He didn’t want to push. And she never asked.

He’d always had the sense with Sherry that you don’t push her. She seemed tractable enough, a people pleaser, a go with the flow girl. But as soon as she felt forced to do anything, she could dig in her heels so hard that nothing could move her. It was one of their main causes of argument. The fact that he got this and knew when to back off was probably what had kept any of those arguments from escalating into something worse. He’d become a master of laying hints and dropping suggestions, gently manipulating her in the direction he wanted her to go. It was like sculpture. More delicate than it seems. If you force it, it’ll crack and break into pieces.

Sometimes he hated that he was good at it, that he could manipulate her. It made him feel dirty or mean. Like he was running an experiment. Other times, he thought it was just being a good husband, knowing how to handle the woman he loved, helping her the way she needed to be helped.
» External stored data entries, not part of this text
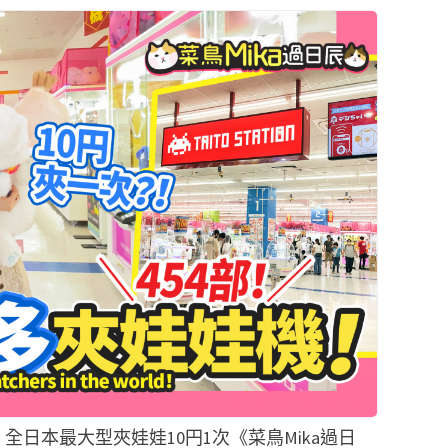
U店！全日本最大型夾娃娃10円1次《菜鳥Mika過日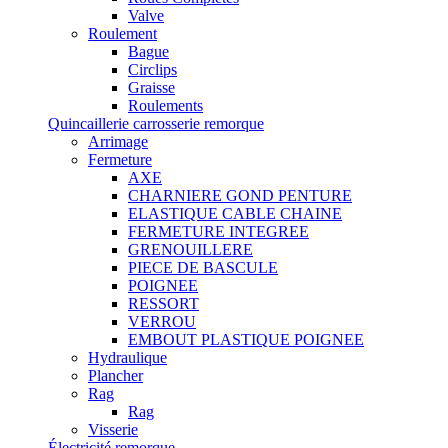
Valve
Roulement
Bague
Circlips
Graisse
Roulements
Quincaillerie carrosserie remorque
Arrimage
Fermeture
AXE
CHARNIERE GOND PENTURE
ELASTIQUE CABLE CHAINE
FERMETURE INTEGREE
GRENOUILLERE
PIECE DE BASCULE
POIGNEE
RESSORT
VERROU
EMBOUT PLASTIQUE POIGNEE
Hydraulique
Plancher
Rag
Rag
Visserie
Électricité remorque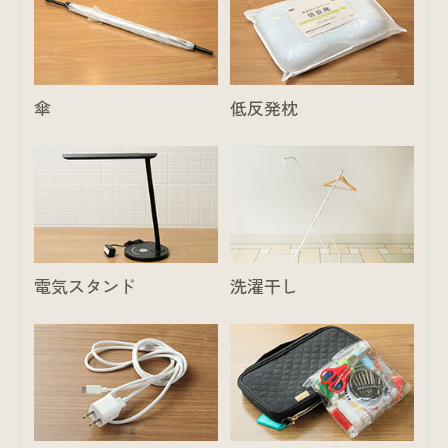
傘
低反発枕
電気スタンド
洗濯干し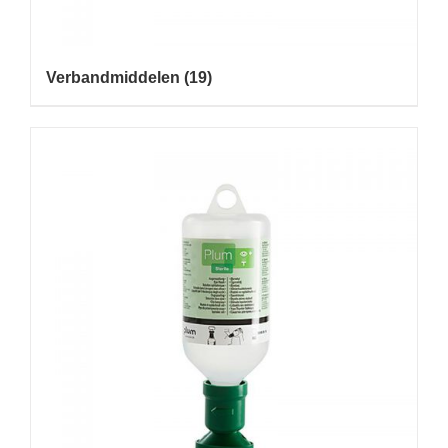
Verbandmiddelen
(19)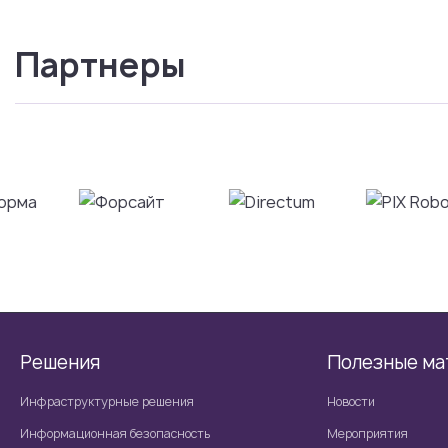
Партнеры
Решения
Полезные ма
Инфраструктурные решения
Новости
Информационная безопасность
Мероприятия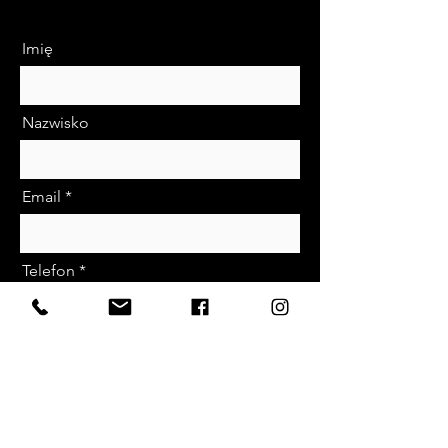
Imię
Nazwisko
Email
Telefon
Nazwa Zabiegu
Wpisz Wariant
Still maybe he should’ve pushed. It would’ve meant a lot to him to share a beach morning with her. Had he ever really told he that? Did she even know that he wished she would go with him? There was a part of his soul that only came out early in the morning watching the sun come up on a lonely beach. He’d always imagined that, when he married, he and his wife would share everything. But here was an entire part of his life, the quiet pensive side. And she knew nothing of it.

There was something so soothing in a morning beach. Usually, there were no people, or very few. Anyone who was there wanted to be alone, too, and would smile or wave and move on. The sound of the surf was a glorious noise, tugging at the dark places in his mind and washing the ugliness out to sea. It would wash back up later, the trouble, but it would be smoothed out and bleached white. Somehow, he always left the beach feeling like he could handle it again. It was a kind of alchemy. You couldn’t analyze it. You couldn’t force it. It just was.

That’s why they were here. He said it was for Sherry, a little vacation, a chance to reconnect. But really, it was for him. He needed to think. He needed to understand. He needed to make a plan. And he had no idea what it would be.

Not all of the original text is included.